### Prompt
Check each line of the material below for the string "Einstellungen", then report how many lines have it, and nothing else.

### Material provided
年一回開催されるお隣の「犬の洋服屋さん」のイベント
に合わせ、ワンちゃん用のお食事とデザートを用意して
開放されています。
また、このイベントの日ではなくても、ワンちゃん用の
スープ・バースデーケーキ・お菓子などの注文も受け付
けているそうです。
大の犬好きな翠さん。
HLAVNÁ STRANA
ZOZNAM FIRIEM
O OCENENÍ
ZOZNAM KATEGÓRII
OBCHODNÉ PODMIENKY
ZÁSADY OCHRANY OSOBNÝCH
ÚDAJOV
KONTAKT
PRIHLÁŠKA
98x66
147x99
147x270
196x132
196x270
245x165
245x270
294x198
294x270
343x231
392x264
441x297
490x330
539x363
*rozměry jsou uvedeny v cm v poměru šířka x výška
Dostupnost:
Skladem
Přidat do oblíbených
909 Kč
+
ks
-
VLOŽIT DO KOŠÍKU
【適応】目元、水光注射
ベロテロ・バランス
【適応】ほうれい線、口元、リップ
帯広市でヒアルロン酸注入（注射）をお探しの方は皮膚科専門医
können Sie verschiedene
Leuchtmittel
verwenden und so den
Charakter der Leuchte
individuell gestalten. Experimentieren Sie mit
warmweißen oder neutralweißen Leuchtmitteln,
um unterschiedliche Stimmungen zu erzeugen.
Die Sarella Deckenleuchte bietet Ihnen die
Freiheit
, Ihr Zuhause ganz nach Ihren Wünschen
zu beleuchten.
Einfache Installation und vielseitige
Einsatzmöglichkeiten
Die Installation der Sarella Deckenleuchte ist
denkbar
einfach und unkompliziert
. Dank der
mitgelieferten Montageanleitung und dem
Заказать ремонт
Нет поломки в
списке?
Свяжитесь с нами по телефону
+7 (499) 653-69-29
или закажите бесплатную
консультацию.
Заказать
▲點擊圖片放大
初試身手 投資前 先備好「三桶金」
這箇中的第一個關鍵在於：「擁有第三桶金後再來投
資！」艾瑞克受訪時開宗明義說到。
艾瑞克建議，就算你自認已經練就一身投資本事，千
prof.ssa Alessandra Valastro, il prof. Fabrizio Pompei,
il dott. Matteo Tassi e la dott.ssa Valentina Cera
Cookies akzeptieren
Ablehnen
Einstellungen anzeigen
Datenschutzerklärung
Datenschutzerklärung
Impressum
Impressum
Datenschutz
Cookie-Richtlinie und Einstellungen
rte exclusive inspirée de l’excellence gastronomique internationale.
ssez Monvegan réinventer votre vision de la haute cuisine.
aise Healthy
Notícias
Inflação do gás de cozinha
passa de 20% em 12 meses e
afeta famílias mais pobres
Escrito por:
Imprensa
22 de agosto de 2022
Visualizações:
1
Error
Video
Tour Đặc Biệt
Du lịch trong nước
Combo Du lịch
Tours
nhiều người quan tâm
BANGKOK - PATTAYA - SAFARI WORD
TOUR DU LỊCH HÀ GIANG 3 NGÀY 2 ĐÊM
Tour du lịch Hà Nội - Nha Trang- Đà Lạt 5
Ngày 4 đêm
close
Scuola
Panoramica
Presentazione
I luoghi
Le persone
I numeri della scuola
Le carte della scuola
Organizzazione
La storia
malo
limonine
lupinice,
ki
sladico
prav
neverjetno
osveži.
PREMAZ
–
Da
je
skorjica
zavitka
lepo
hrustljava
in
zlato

### Response area
2